*PROBLEM REQUIREMENTS*: Pick out the lines below that contain the string "ยพระท" and copy them all.

====== EXCERPTED RECORDS ======

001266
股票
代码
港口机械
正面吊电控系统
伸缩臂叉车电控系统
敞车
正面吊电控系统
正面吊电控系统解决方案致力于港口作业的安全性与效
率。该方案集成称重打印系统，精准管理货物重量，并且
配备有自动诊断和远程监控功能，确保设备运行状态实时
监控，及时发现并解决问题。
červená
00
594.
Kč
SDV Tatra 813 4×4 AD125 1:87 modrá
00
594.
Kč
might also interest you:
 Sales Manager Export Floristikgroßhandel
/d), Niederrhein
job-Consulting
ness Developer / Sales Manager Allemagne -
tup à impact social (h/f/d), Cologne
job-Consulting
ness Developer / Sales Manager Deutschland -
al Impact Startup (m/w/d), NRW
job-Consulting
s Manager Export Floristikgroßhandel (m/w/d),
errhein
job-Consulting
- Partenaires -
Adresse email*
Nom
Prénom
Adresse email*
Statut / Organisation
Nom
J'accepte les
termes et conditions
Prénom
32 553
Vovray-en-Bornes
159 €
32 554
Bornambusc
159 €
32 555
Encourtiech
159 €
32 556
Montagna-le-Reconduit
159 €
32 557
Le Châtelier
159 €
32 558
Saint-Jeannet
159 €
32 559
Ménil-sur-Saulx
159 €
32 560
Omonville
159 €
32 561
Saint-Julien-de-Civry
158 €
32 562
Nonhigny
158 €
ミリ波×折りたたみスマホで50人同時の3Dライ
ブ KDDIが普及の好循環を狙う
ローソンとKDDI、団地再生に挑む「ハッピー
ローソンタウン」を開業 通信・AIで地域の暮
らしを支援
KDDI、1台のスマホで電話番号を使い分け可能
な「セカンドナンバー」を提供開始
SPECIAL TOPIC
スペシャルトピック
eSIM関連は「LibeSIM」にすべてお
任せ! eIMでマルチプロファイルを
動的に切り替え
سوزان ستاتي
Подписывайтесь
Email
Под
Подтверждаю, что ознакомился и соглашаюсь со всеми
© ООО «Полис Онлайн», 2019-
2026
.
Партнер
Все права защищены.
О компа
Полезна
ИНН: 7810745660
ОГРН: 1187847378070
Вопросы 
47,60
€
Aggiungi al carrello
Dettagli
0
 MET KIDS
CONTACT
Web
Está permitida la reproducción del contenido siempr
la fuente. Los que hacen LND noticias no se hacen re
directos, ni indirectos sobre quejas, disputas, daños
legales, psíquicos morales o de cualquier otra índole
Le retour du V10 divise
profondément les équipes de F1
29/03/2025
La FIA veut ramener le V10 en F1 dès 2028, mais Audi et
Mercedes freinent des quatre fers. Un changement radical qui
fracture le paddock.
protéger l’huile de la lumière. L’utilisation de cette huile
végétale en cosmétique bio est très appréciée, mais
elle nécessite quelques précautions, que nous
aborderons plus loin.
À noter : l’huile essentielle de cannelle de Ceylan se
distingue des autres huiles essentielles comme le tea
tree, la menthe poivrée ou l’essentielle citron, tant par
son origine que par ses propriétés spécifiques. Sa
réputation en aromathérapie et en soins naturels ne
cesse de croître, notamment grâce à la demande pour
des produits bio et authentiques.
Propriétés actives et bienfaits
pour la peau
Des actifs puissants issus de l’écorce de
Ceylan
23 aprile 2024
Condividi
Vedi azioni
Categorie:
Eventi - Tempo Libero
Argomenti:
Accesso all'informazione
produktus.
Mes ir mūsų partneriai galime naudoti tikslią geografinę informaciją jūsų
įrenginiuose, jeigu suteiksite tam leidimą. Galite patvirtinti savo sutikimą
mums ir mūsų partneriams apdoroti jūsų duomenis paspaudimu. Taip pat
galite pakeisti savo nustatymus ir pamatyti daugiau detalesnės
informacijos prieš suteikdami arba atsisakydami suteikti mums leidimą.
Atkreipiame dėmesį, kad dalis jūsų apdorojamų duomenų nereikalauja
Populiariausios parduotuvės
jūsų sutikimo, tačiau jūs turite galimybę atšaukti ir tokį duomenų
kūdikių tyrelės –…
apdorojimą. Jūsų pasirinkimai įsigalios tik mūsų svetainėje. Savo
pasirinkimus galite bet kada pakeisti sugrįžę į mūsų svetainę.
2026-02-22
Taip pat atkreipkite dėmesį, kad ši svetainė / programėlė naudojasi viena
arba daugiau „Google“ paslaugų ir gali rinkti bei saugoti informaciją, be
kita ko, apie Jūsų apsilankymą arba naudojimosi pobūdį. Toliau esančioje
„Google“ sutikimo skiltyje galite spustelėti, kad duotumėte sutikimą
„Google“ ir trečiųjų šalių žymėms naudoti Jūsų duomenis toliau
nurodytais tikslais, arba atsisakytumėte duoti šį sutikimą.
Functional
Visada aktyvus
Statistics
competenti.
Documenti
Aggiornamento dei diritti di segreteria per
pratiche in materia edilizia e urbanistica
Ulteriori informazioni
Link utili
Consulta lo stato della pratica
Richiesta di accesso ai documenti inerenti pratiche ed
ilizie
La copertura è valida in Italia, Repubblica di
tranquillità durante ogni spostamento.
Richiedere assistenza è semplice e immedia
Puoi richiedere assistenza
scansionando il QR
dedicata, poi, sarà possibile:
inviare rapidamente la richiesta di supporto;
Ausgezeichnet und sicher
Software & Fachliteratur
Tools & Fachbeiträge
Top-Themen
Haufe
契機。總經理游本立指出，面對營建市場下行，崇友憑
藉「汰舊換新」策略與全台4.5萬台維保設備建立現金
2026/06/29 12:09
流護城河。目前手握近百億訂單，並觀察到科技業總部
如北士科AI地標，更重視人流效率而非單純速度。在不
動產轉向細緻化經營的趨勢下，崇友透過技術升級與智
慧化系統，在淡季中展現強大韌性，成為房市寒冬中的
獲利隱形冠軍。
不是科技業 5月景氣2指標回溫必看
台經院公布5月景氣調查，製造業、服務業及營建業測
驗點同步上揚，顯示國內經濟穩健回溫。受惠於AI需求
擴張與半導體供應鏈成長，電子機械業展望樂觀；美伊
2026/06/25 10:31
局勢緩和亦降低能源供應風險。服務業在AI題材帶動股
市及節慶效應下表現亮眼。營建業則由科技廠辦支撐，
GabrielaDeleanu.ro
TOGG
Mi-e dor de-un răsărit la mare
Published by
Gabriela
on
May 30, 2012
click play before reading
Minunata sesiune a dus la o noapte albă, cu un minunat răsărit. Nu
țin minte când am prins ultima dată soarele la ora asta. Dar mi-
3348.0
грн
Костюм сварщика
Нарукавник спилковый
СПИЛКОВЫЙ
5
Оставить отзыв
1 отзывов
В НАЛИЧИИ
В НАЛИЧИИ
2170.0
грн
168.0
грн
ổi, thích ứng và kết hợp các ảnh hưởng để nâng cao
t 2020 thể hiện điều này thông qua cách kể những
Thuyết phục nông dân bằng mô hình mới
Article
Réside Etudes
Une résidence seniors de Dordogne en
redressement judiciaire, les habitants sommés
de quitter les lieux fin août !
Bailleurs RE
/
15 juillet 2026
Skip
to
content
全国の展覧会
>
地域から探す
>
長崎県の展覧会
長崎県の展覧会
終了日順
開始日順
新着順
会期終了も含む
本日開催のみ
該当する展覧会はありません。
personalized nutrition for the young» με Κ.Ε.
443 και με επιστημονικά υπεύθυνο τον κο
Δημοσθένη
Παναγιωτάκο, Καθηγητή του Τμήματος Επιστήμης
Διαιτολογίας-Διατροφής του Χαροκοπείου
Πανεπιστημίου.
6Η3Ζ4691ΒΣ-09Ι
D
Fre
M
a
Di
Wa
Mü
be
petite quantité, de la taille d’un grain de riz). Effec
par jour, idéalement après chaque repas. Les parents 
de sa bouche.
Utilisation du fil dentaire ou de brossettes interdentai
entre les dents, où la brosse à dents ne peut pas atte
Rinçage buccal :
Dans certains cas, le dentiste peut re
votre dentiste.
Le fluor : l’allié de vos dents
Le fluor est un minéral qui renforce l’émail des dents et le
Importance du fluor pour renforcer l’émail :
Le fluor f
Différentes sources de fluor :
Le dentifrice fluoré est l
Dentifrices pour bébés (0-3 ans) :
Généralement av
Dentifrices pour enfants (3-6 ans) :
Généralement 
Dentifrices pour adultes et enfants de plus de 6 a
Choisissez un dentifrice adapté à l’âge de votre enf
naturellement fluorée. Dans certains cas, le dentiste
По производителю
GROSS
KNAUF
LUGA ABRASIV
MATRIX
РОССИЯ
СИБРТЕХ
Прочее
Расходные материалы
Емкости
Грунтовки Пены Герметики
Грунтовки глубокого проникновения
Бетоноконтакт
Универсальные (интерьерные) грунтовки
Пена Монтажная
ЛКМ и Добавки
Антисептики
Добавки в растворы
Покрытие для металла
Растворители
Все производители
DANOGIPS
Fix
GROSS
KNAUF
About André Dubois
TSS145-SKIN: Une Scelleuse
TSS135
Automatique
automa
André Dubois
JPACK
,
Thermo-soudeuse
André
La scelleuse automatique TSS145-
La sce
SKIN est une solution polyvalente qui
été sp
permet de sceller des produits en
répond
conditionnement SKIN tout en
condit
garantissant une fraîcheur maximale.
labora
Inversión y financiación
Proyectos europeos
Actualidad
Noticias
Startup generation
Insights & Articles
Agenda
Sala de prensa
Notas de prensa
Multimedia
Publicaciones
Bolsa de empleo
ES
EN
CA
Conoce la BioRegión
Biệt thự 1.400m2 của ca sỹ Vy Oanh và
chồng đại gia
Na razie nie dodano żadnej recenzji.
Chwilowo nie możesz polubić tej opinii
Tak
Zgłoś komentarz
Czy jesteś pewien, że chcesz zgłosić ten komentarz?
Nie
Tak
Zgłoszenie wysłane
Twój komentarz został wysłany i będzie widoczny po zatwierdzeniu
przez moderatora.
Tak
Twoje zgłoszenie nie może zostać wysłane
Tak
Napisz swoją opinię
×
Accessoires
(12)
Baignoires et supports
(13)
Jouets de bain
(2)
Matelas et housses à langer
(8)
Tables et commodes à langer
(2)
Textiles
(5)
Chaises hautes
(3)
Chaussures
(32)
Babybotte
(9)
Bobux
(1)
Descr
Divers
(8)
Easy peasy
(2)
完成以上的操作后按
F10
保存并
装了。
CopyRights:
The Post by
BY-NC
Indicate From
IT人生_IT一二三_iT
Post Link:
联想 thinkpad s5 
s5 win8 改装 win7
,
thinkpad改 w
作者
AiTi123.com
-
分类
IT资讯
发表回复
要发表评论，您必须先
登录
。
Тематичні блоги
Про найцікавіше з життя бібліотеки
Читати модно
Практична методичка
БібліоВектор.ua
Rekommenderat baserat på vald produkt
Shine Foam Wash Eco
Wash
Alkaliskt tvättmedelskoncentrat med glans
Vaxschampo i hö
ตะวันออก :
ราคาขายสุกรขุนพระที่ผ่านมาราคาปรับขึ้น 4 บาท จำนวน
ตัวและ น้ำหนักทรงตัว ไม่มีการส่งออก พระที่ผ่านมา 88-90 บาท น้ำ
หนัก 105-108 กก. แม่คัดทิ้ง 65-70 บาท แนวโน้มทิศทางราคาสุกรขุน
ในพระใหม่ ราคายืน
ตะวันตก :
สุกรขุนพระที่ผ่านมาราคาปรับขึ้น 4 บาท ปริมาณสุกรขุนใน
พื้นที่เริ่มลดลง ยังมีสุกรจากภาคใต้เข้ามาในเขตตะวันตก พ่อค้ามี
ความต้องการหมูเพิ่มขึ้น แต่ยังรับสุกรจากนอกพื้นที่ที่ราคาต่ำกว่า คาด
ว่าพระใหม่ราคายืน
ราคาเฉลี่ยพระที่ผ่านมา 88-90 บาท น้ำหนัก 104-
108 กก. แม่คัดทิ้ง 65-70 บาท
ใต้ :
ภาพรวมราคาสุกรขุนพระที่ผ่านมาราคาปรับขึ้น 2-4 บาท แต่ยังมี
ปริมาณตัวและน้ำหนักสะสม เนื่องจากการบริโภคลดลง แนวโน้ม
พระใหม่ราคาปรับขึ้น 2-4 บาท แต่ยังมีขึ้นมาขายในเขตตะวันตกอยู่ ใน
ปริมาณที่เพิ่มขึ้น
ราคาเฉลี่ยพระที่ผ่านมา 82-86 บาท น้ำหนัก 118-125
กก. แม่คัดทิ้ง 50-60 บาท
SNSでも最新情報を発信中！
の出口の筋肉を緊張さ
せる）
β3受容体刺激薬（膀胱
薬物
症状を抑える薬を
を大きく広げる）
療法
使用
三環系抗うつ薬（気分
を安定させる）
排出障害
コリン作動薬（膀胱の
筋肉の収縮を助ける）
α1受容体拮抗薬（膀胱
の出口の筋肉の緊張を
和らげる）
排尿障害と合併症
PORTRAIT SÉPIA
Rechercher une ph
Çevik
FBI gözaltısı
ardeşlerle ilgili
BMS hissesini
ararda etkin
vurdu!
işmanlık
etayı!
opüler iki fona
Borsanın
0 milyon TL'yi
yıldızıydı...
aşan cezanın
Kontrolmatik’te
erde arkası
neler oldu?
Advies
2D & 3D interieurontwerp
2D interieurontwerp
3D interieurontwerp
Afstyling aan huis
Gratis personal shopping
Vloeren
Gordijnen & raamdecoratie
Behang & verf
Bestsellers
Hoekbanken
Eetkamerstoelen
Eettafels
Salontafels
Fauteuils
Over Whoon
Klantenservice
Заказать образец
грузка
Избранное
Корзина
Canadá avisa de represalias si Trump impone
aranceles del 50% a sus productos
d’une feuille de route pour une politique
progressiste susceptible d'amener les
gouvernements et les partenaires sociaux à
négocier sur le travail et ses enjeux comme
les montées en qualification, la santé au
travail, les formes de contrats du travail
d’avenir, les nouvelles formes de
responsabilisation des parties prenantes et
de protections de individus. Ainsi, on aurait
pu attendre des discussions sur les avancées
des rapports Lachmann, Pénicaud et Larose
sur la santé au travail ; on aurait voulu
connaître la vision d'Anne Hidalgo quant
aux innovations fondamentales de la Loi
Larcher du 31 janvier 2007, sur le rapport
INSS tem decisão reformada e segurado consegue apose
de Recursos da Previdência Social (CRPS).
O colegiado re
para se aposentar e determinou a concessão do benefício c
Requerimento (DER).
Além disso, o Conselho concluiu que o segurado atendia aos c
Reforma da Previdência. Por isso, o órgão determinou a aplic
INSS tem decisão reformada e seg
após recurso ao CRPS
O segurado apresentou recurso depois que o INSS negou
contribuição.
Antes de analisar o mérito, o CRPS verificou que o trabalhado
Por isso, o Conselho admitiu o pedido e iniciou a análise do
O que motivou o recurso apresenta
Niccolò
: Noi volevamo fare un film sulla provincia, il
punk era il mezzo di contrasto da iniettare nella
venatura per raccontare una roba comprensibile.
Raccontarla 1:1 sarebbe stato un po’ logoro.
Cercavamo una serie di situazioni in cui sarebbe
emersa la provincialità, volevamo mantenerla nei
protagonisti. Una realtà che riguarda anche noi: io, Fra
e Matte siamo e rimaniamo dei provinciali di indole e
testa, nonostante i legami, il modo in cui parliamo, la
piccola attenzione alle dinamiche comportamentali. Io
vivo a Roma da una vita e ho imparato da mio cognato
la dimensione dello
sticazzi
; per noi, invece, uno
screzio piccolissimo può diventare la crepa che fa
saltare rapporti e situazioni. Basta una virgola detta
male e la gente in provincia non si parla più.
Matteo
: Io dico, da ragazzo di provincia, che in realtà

======

*EXERCISE RESPONSE*:
ราคาเฉลี่ยพระที่ผ่านมา 88-90 บาท น้ำหนัก 104-
ราคาเฉลี่ยพระที่ผ่านมา 82-86 บาท น้ำหนัก 118-125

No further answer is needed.